The jiku (軸) wooden pole is at the bottom, around which the calligraphy is rolled up when put in storage. The jiku-saki (軸先) serve as a decorative element as well as handles for rolling up the scroll. On the opposite side, there is a half-moon-shaped pole called hassō (八双), which is connected to the hanging cord (kake-himo - 掛け紐) and is used to "seal" the scroll rolled up.

Finally, on the upper section, there are two decorative vertical lines known as fūtai (風帯). They're usually made of the same material as ichimonji. Their bottom tip is sometimes shaped like a fan, which is known as tsuyu (露). The fūtai are a relic of an ancient Chinese tradition where calligraphies and paintings were displayed outside, and two pieces of fabric were left to flutter in the wind, acting as a scarecrow to keep swallows away from the kakejiku. The word fūtai means "wind belts" in English.

Maru Hyoso Style

Maru Style

Maru Style

The Maru style is a simplified version of the Yamato style, with a unique fabric used for the middle part, ten and chi.

It is less formal than the Yamato version and can be thus displayed in a variety of settings. Yamato style is usually reserved for smaller artworks, whereas Maru style is favored for lengthier and larger compositions.

Butsu Hyoso Style

Butsu Style

Butsu Style

Finally, the Butsu style is a unique arrangement reserved for Buddhist works such as paintings of Kannon or legendary Bodhisattvas, prayer calligraphies, and so on. It includes elements of both the Yamato and Maru styles, and typically employs highly adorned fabric in golden tones.

In the Butsu style, ichimonji and ichimonji mawashi (一文字廻し), then chūmawashi (中廻し) and chūbashira (中柱) are two extra layers of frame surrounding the calligraphy. Suji (筋), or accent lines, are used to distinguish each layer.

The Butsu style fūtai, unlike the Yamato style, are made from the same cloth as the chūmawashi. The top hassō pole can be decorated with metallic parts called hassō-kanagu (八双金具), which match the design and colour of the jiku-saki (usually gold).

To conclude

Kakejiku is a rich, centuries-old Japanese tradition that originated in China and has evolved over time. Each main style contains at least three sub-styles with minute variations, to the point where even Japanese people are frequently confused as to which is which. Furthermore, many contemporary artists now use non-traditional kakejiku, incorporating new styles and modern materials.
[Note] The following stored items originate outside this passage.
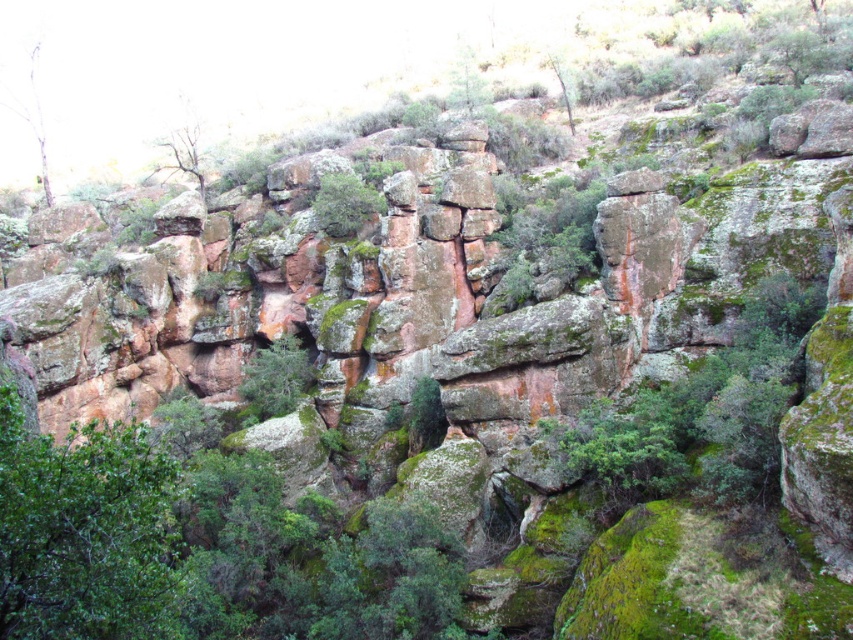 Question: Considering the real-world distances, which object is closest to the green leafy tree at lower left?

Choices:
 (A) green mossy rock at center
 (B) green mossy rock at upper center
 (C) green mossy tree at upper center
 (D) green mossy tree at upper left

Answer: (A)

Question: From the image, what is the correct spatial relationship of green leafy tree at lower left in relation to green mossy rock at center?

Choices:
 (A) right
 (B) left

Answer: (B)

Question: Does green leafy tree at lower left have a smaller size compared to green mossy rock at upper center?

Choices:
 (A) yes
 (B) no

Answer: (B)

Question: Among these objects, which one is farthest from the camera?

Choices:
 (A) green leafy tree at lower left
 (B) green mossy tree at upper left
 (C) green mossy tree at upper center

Answer: (B)

Question: Does green leafy tree at lower left appear under green mossy tree at upper left?

Choices:
 (A) no
 (B) yes

Answer: (B)

Question: Estimate the real-world distances between objects in this image. Which object is closer to the green leafy tree at lower left?

Choices:
 (A) green mossy tree at upper left
 (B) green mossy tree at upper center
 (C) green mossy rock at upper center

Answer: (A) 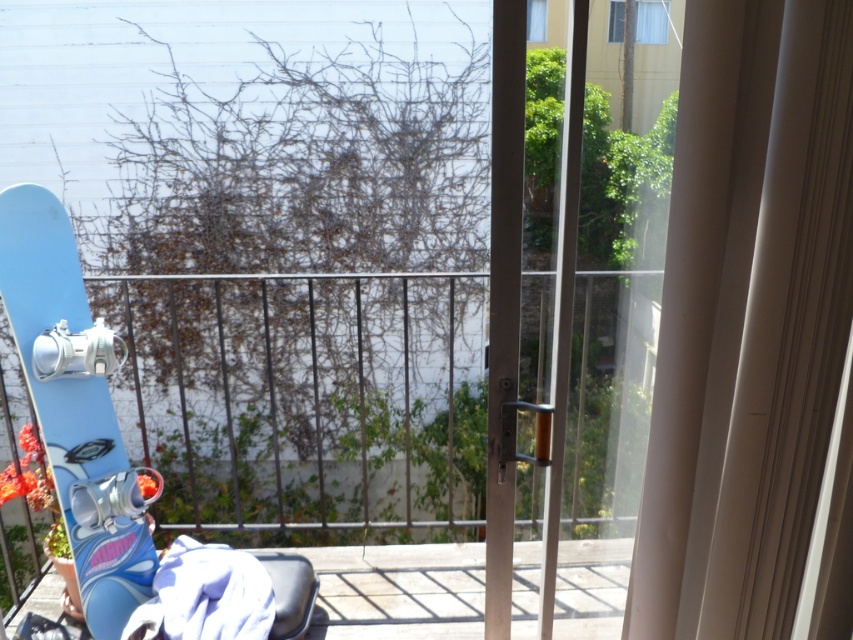 You are standing on the balcony and want to move from the snowboard to the draped towel. Which point should you step on first, point (x=669, y=154) or point (x=64, y=308)?

You should step on point (x=669, y=154) first because it is in front of point (x=64, y=308).

You are trying to move the blue glossy snowboard at left through the transparent glass door at center. Based on their widths, will the snowboard fit through the door horizontally?

The blue glossy snowboard at left is wider than the transparent glass door at center, so it will not fit through the door horizontally.

You are a delivery person trying to bring a large package through the transparent glass door at center. The package is as tall as the blue glossy snowboard at left. Will the package fit through the door vertically?

The blue glossy snowboard at left has a lesser height compared to the transparent glass door at center. Since the package is as tall as the snowboard, it will be shorter than the door. Therefore, the package can fit through the door vertically. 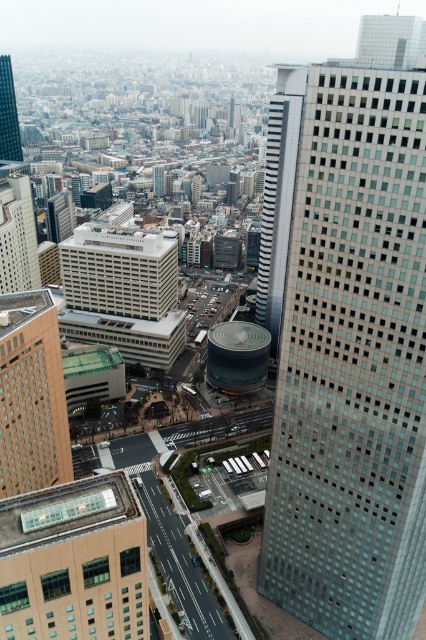 Question: Is white striped tower at center bigger than matte glass skyscraper at left?

Choices:
 (A) yes
 (B) no

Answer: (A)

Question: Does brown textured building at left appear on the right side of white striped tower at center?

Choices:
 (A) yes
 (B) no

Answer: (B)

Question: Which point is closer to the camera?

Choices:
 (A) (0, 140)
 (B) (60, 406)
 (C) (388, 624)
 (D) (2, 241)

Answer: (C)

Question: Based on their relative distances, which object is nearer to the glassy steel skyscraper at right?

Choices:
 (A) matte glass skyscraper at upper left
 (B) beige glass roof at center
 (C) brown textured building at left
 (D) matte glass skyscraper at left

Answer: (B)

Question: Which of these objects is positioned farthest from the beige glass roof at center?

Choices:
 (A) matte glass skyscraper at upper left
 (B) matte glass skyscraper at left

Answer: (A)

Question: Is beige glass roof at center below white striped tower at center?

Choices:
 (A) yes
 (B) no

Answer: (A) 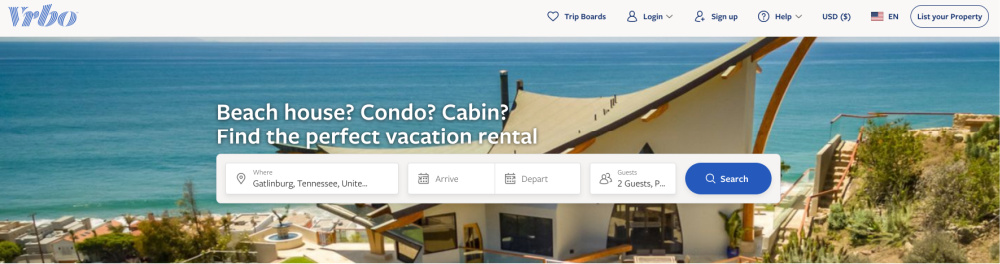 At what (x,y) coordinates should I click in order to perform the action: click on stairs. Please return your answer as a coordinate pair (x, y). The height and width of the screenshot is (264, 1000). Looking at the image, I should click on (839, 159). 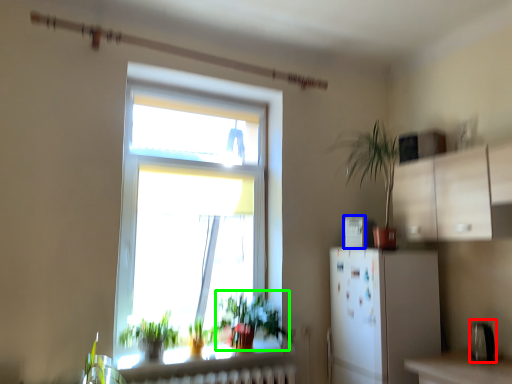 Question: Considering the real-world distances, which object is farthest from appliance (highlighted by a red box)? appliance (highlighted by a blue box) or vegetation (highlighted by a green box)?

Choices:
 (A) appliance
 (B) vegetation

Answer: (B) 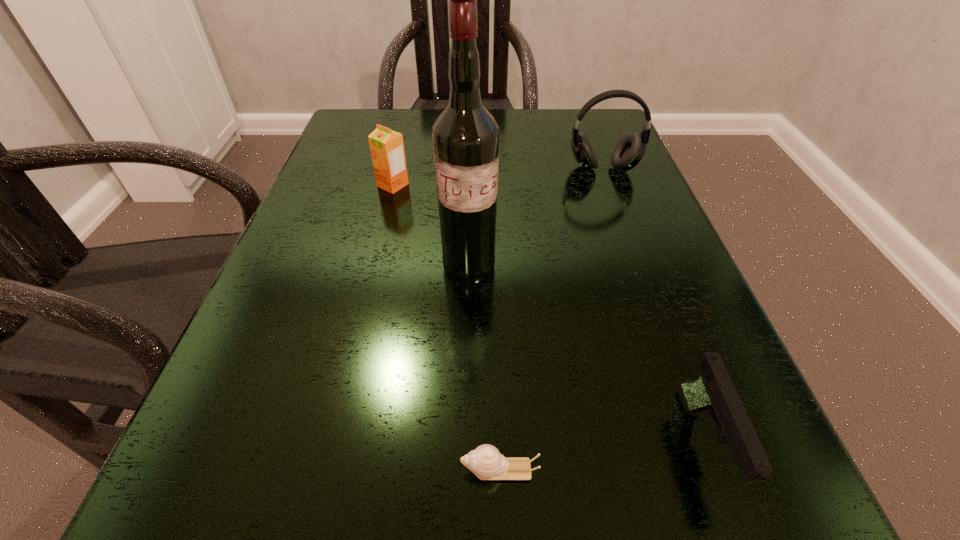 In order to click on unoccupied area between the fourth tallest object and the fourth shortest object in this screenshot , I will do `click(653, 306)`.

This screenshot has height=540, width=960. What are the coordinates of `free spot between the leftmost object and the headset` in the screenshot? It's located at (498, 177).

Where is `vacant space that's between the orange juice and the shortest object`? vacant space that's between the orange juice and the shortest object is located at coordinates (446, 327).

This screenshot has width=960, height=540. Find the location of `vacant area that lies between the third shortest object and the escargot`. vacant area that lies between the third shortest object and the escargot is located at coordinates (446, 327).

At what (x,y) coordinates should I click in order to perform the action: click on empty location between the pistol and the wine bottle. Please return your answer as a coordinate pair (x, y). Looking at the image, I should click on (586, 355).

Image resolution: width=960 pixels, height=540 pixels. Identify the location of vacant region between the shortest object and the fourth tallest object. (601, 456).

What are the coordinates of `vacant region between the shortest object and the second shortest object` in the screenshot? It's located at (601, 456).

The width and height of the screenshot is (960, 540). Find the location of `object that stands as the second closest to the shortest object`. object that stands as the second closest to the shortest object is located at coordinates (465, 136).

This screenshot has width=960, height=540. I want to click on object identified as the fourth closest to the pistol, so click(x=387, y=149). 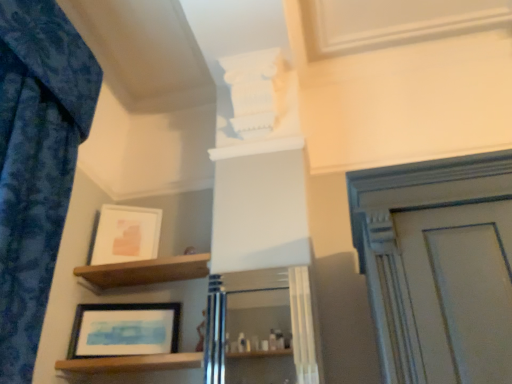 Question: From a real-world perspective, relative to wooden at lower left, which appears as the first shelf when ordered from the bottom, is matte white picture frame at upper left, which is the 2th picture frame from bottom to top, vertically above or below?

Choices:
 (A) below
 (B) above

Answer: (B)

Question: Would you say matte white picture frame at upper left, the second picture frame when ordered from front to back, is to the left or to the right of wooden at lower left, which is counted as the 2th shelf, starting from the top, in the picture?

Choices:
 (A) right
 (B) left

Answer: (B)

Question: Considering the real-world distances, which object is farthest from the matte white picture frame at upper left, the second picture frame when ordered from front to back?

Choices:
 (A) brown wooden shelf at upper center, arranged as the first shelf when viewed from the top
 (B) matte black picture frame at lower left, the first picture frame viewed from the front
 (C) wooden at lower left, which appears as the first shelf when ordered from the bottom
 (D) blue fabric curtain at left
 (E) white glossy cabinet at center

Answer: (E)

Question: Considering the real-world distances, which object is farthest from the blue fabric curtain at left?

Kakejiku is a dynamic culture that continues to evolve alongside Japanese society.

2 comments - The 3 Main Kakejiku Styles

Published by SeidoShop on .

Hello Edward,

As said in the article, the two Futai are relics of an ancient Chinese tradition and act as scarecrows as calligraphies were initially displayed outside. They are made of the same material as the ichimonji and connected to the Hasso.

Hope it answers your questions.

Published by Edward on .

For the Yamato Hyoso style please could you tell me about the two futai. Why are they there? What are they made of? And are they attached to the ten?
I thank you sincerely – Edward, Toronto, Canada.